Когда эта самая любовь у нас с Томилой закрутилась, он мне про свои опыты и рассказал. Я смеялась:

– Что, некромант, смерти боишься?

– Смерти не боюсь, – говорит, – а на слепое Колесо перерождений вставать неохота. Столько знаний накоплено, а вынырнешь в следующем рождении скоморохом или такой дурындой, как ты, – хватает меня, щекотит, целует так, что я вся огнем пылаю.

– Дак с Велесом, с Марой договорись. Ты им жертву, они тебе новую жизнь с накопленными знаниями.

– Договаривался один такой, – ворчит. – Ты про волхва Нажира слыхала?

– Не-а.

– Тоже хотел знания свои сберечь. С Велесом договор заключил: "Пусть все мое со мной в новом рождении пребудет".

– И что? Обманул Велес? Не выполнил договор?

– Чего ж не выполнил. Выполнил. Родился Нажир младенем-стариком. Вот каким помер, таким и родился, только в четверть пуда весом. Только успел сказать, бороду ощупав: "Дуботолк!" – тут же и помер вдругорядь. И кого обозвал, себя ли, дурака, Велеса-хитреца, кто знает. Так-то они, боги, с нами. Что людям – надежда, богам – смех.

Г

Левая воротина болталась на ветру и поскрипывала, правая намертво вросла в сугроб. Тропинки в воротах не было.

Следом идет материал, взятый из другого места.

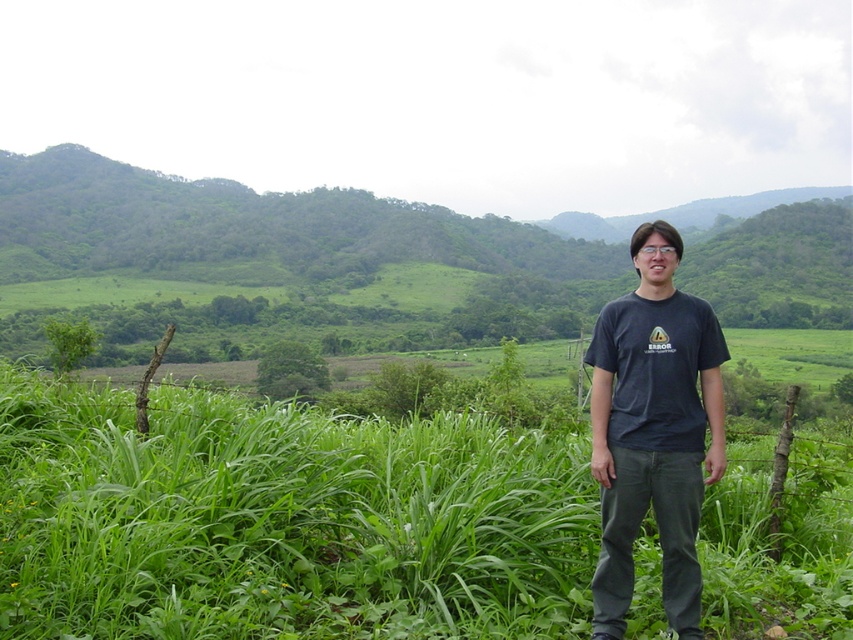 Is green grass at center further to the viewer compared to dark gray t-shirt at center?

Yes, green grass at center is further from the viewer.

Which is more to the left, green grass at center or dark gray t-shirt at center?

dark gray t-shirt at center

Is point (235, 483) positioned before point (599, 362)?

No, it is not.

Where is `green grass at center`? The image size is (853, 640). green grass at center is located at coordinates (282, 518).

Едва солнце высунуло из облачной перины лучик-пальчик проверить, как оно снаружи, я двинулась. Проложила путеводную нить от себя до Томилиной пещеры, нетоптаный прямик улегся точнехонько на нее, значит, первый привал – Перунов скит. Версты тут оказались растянутые, несмотря на ускорительное заклинание и посох из обломка помела, путь занял полдня. Ну хоть людей найду.

Теперь сомневаюсь.

В ноздри заполз запах дыма и жженых перьев. Ага, кто-то есть! Курицу опаливают?

Прохрумкала валенками мимо изб, пустых, брошенных. Когда-то скит был густонаселен, еще бы, Перун – самый почитаемый бог у селян, от него вся жизнь зависит. Но почему волхвы ушли?

Над самой маленькой избенкой, не больше баньки, вился дымок. А за ней еще столбик дыма, вонючий. Посреди расчищенного круга высился идол, тщательно вырезанный из толстенного бревна, бородатый Перун, в глазницах кроваво-красным огнем полыхали лалы. Перед идолом здоровенным медведем раскорячился волхв, возился с жертвенником. Заглянула ему через плечо:

– Ворона?! Перуну?!

Волхв, развернувшись, обратив ко мне мрак под низко надвинутым куколем. Мрак чихнул и сказал:

– Дак ить вона у ево очи-то со вчера пылают. Озлился. Надо ж умилостив… – запнулся и добавил вопросительно, – влять?

– Вить. Умилостивить, – поправила я.

И тут же в голове щелкнуло: "Со вчера…" Ясненько. Ну спасибо тебе, перуний слуга, за весточку.

– Селяне, сволота, – бубнило из-под куколя, – не везут ничего, не допросисся. А ты чего тут? С просьбой? Или за гаданием? Дары-то захватила? – и, вздохнув, шепотком, – хлебушка бы…

– Хлебушка я тебе дам.

Он обрадовался:

– Ну пошли в избу, девка. Чё за докука-то у тя?

В избенке, скинув балахон и надетый под него тулуп, волхв оказался длинным нескладным парнем.

– Эка морковина печеная, – захихикал Дрема у меня на голове, – власа рыжие, а рожа и руки – будто плеснули взваром, веснушками утыканы. Такой не Перуну, Яриле служить должен.

Пока я придремывала у ночного костерка, домовой времени не терял. Прожег в шапке две дыры спереди и сзади – окошки, а еще наплел мне кучу мелких косиц да свил гнездо-шалашик на моей макушке. "Мне, – говорит, – без дому нельзя. Теперь ты мой дом. Давай приглашай". Пришлось обряд исполнять в походных условиях. Сунула в волосы монетку да крошку хлеба, поклонилась Дреме, три раза повторила: "Дедушко-доманушко, иди со мной на новое жилье, на бытье, на богачество. Я тебе гостинец припасла, ты меня не ругай, не брани, из дому не гони".